Statistics New Zealand defines homelessness as a living situation where people are sleeping rough or living in a car, living in temporary or emergency accommodation, or living in dilapidated dwellings or those not intended for human habitation, like garages.
Severe housing deprivation is another term for those living in inadequate housing.
New research shows Northland has the highest rates of severe housing deprivation in the country, followed by Gisborne and Auckland.
The Severe Housing Deprivation in Aotearoa New Zealand report, released in July, shows 2646 people are severely housing deprived in Northland.

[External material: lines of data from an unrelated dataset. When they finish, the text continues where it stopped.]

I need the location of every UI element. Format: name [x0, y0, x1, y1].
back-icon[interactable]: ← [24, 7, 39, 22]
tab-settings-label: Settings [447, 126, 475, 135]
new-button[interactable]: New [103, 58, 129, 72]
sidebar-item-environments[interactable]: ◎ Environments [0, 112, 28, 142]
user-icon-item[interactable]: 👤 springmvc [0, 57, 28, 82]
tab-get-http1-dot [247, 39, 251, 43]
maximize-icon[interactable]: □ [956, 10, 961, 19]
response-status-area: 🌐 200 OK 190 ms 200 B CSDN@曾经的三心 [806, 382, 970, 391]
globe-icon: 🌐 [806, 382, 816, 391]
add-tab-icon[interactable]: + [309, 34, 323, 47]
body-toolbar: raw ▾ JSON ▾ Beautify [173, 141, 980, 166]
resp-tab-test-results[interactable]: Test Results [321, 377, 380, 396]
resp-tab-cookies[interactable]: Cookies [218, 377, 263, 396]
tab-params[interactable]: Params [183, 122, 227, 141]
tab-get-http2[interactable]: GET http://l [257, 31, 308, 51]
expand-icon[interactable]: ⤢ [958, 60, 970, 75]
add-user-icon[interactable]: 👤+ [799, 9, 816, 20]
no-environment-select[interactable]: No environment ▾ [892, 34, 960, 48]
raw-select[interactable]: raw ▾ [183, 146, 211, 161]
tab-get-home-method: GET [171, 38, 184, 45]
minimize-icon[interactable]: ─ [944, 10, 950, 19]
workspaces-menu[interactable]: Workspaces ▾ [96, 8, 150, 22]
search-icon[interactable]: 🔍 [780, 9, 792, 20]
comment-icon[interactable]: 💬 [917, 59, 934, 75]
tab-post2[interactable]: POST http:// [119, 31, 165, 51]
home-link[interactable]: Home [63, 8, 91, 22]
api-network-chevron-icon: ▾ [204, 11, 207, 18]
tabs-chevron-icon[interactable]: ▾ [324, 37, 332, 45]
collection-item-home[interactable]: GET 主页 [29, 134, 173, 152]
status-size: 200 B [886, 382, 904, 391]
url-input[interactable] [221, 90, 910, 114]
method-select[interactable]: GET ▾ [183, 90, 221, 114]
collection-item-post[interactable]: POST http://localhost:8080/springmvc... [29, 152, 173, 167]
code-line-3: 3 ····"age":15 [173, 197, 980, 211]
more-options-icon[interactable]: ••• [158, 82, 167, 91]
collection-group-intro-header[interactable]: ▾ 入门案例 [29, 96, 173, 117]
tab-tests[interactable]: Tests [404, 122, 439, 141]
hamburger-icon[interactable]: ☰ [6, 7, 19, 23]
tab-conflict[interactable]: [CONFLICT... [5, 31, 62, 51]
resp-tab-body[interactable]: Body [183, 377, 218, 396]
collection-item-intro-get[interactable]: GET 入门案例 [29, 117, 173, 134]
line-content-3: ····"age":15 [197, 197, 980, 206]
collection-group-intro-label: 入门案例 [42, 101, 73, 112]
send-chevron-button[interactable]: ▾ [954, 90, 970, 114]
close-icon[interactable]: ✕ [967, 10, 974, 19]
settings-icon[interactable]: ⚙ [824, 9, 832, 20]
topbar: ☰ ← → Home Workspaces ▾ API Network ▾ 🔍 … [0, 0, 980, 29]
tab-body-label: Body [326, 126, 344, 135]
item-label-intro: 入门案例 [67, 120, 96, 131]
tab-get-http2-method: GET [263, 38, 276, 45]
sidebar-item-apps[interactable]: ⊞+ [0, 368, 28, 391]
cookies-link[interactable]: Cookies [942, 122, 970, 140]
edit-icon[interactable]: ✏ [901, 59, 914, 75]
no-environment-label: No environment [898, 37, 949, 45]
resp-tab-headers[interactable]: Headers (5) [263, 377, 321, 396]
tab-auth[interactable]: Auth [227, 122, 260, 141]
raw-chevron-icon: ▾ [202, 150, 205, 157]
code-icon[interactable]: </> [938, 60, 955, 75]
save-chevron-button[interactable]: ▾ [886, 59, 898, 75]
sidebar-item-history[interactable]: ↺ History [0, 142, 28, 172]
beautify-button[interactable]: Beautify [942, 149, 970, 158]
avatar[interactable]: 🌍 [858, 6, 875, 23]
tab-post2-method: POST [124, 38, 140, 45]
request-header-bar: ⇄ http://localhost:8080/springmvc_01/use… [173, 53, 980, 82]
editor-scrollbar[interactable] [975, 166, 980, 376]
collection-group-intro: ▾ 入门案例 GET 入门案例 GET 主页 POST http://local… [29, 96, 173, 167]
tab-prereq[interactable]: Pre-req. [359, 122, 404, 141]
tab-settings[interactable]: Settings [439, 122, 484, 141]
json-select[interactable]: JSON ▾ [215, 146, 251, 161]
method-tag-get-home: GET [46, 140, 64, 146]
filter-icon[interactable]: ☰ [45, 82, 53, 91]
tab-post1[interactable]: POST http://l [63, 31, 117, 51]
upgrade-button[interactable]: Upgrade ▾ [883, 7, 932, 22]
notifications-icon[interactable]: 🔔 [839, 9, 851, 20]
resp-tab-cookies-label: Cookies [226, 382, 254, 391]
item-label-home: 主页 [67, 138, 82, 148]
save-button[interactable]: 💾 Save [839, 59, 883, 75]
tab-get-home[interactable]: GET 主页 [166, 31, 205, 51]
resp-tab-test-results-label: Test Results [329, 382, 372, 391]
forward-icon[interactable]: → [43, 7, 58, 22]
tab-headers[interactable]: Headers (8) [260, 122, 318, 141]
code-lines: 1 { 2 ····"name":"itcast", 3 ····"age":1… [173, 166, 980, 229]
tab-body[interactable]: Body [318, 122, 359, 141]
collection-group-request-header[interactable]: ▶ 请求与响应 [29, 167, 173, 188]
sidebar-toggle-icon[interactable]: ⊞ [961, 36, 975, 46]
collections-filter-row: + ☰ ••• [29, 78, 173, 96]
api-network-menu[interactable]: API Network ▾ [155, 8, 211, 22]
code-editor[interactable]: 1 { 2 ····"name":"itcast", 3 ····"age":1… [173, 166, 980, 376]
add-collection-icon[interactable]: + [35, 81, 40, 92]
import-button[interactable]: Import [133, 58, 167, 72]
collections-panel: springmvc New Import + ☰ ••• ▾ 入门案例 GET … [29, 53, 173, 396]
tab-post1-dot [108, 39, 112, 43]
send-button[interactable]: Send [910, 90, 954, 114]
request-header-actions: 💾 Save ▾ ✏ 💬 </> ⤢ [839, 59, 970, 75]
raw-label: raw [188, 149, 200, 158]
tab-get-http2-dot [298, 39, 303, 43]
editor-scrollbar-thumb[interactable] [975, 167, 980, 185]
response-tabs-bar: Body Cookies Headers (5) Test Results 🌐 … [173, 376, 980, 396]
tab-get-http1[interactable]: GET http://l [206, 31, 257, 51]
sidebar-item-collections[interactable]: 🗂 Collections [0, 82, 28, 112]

That’s 1.5 per cent of the population.
The report, by researchers from the University of Otago’s He Kāinga Oranga Housing and Health Research Programme, is based on 2018 Census data and data from emergency and transitional housing providers.
Otago University public health researcher Kate Amore said conditions had likely deteriorated since 2018, especially because of Covid-19.
“People have lost their jobs, and people who were already vulnerable before Covid, that puts them at risk of homelessness and housing deprivation,” she said.
Northland’s housing woes were highlighted at a Northland Housing Forum Hui in Whangārei last year where experts spoke of people living in carports, garages, lean-tos, old cars and derelict houses.
Northland MP Willow-Jean Prime said people find themselves in need of accommodation for a multitude of reasons.
“They might have just come out of prison, they might be in addiction or have relationship problems, or the landlord has sold their house.”
Prime said there is simply not enough housing in the region.
“It’s the result of a housing crisis that we have in Northland and across all of New Zealand. It’s not a new issue. It’s one that we’re all aware of and all trying to find solutions for.
“There’s no rental accommodation available. I was talking to a real estate agency in Kerikeri who said they had 100 applicants for one rental property.
“The next issue we have is options for papakainga and home ownership that meet the needs of Northlanders [and] reflects their income.”
Prime said the rent-to-bless scheme was removing barriers to housing.
“What Rhonda and Doug are doing [is] empowering individuals and whānau.
“You can’t underestimate how empowering having that level of independence and ownership is for someone – as humble as living in a portacom might be.”
A practical housing solution
When Victor Smith started his Space King portable building company in Auckland five years ago, he didn’t expect he’d be helping Northland’s homeless.
His portacoms are usually hired or bought as offices and workshops, ablution blocks and lunchrooms.
But the business owner, who is originally from Waipū, is more than happy to deliver his product to the north to house people struggling to find accommodation.
Having a house transforms them, he said.
“I have been delivering them myself so I’ve seen the before and afters,” Smith said.
“I’ve seen what people have had to struggle with and have visited their homes afterwards and have seen such a change in their demeanour.
“They were sad, down and out, they had no help or no one to look after them. They were really facing the struggles on their own.
“What Rhonda and Doug are doing, they took them on board, they took their loneliness on board, they took their situation and got stuck in and helped them out.”
Manufactured in Silverdale, the buildings are made with a galvanised steel chassis, 18mm plywood flooring, and aluminium windows and ranch sliders.
They have a panel door with a lock and key, are fitted with vinyl or carpet, and are certified electrical.
“They are a great thing for someone living in a tent, on the streets or in a container,” Smith said.
“It gives them somewhere warm to live in, a place they can call home.
“If you’re living in tent or container that’s no good. Something needs to change.”